Items listed in a dataset:
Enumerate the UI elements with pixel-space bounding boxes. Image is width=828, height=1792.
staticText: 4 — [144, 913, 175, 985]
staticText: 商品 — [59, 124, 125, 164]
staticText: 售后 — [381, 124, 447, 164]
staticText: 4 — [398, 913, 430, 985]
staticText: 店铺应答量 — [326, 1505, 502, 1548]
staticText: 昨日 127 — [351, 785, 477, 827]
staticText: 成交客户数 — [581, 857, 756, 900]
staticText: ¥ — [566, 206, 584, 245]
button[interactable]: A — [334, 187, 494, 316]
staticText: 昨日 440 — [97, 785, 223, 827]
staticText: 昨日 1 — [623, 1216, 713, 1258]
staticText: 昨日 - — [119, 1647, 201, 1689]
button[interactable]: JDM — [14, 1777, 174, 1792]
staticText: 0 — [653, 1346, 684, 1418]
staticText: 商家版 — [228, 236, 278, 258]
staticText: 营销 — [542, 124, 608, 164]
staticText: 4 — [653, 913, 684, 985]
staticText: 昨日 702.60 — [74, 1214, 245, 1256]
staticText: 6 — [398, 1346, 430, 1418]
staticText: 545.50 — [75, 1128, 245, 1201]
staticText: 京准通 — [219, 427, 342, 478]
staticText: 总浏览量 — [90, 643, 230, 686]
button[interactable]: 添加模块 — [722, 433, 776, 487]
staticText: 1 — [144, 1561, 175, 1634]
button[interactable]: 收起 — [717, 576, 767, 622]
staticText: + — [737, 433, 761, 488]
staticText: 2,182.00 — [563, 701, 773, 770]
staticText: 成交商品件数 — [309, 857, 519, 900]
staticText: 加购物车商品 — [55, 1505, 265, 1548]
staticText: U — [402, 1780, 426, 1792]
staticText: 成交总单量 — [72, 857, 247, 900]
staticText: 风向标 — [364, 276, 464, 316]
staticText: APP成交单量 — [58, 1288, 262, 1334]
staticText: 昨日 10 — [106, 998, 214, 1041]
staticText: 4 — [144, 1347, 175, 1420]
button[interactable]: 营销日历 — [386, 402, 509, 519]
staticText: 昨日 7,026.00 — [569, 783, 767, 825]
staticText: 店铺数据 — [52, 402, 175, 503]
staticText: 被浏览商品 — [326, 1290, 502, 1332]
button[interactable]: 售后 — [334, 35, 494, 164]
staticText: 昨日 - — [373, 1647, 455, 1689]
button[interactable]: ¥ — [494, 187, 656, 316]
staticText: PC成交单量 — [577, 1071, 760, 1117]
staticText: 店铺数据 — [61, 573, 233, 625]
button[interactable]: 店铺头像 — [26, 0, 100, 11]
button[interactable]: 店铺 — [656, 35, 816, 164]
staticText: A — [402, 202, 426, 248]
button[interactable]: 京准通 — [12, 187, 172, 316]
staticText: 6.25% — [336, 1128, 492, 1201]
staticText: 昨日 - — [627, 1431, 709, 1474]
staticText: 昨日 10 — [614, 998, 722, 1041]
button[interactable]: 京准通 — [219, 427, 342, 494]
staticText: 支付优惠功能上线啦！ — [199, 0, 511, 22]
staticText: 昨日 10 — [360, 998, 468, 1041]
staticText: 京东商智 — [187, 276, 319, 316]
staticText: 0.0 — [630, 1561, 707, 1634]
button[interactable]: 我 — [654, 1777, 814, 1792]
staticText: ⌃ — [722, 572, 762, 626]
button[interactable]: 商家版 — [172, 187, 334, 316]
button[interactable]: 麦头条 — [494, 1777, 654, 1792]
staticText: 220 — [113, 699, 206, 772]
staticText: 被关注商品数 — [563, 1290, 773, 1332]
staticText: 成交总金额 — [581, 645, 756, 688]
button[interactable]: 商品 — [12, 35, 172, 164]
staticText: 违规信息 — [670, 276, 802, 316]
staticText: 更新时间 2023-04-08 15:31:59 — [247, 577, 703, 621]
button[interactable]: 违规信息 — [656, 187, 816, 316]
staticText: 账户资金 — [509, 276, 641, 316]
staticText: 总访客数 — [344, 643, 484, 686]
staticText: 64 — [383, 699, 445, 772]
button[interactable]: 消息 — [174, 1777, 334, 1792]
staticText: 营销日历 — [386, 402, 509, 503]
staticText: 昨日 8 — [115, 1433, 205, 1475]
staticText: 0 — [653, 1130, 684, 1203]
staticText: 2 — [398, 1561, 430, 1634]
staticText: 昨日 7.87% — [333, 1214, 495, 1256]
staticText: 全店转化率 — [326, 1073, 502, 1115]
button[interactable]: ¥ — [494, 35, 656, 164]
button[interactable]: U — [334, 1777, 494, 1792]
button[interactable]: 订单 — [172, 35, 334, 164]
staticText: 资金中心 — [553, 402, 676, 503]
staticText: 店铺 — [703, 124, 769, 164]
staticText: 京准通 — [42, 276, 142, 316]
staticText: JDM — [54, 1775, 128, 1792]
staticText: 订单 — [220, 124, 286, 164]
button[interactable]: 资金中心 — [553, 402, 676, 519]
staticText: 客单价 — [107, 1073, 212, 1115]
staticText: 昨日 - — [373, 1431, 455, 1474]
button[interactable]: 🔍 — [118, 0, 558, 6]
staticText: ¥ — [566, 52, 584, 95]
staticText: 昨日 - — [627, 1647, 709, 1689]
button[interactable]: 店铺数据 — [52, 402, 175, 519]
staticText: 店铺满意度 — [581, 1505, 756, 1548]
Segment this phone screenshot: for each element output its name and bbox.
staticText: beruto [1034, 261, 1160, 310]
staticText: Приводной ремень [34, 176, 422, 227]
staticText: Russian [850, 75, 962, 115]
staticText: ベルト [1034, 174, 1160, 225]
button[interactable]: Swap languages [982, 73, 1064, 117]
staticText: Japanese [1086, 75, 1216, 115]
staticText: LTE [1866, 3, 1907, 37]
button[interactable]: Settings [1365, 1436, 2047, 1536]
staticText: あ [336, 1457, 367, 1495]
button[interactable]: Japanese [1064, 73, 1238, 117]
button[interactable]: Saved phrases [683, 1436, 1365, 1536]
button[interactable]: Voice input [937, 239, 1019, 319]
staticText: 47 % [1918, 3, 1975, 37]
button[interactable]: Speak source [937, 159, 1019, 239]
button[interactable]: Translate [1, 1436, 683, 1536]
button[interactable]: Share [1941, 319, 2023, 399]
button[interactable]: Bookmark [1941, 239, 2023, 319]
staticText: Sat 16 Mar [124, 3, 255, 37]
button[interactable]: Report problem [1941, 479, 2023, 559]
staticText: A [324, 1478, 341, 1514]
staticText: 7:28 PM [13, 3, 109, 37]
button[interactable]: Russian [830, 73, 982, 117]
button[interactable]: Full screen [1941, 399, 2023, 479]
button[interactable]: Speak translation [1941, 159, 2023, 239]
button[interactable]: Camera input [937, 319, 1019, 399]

What to produce
Examine the records above and give the number of lines in which the string "Japanese" appears, with no other words.

Exercise response
2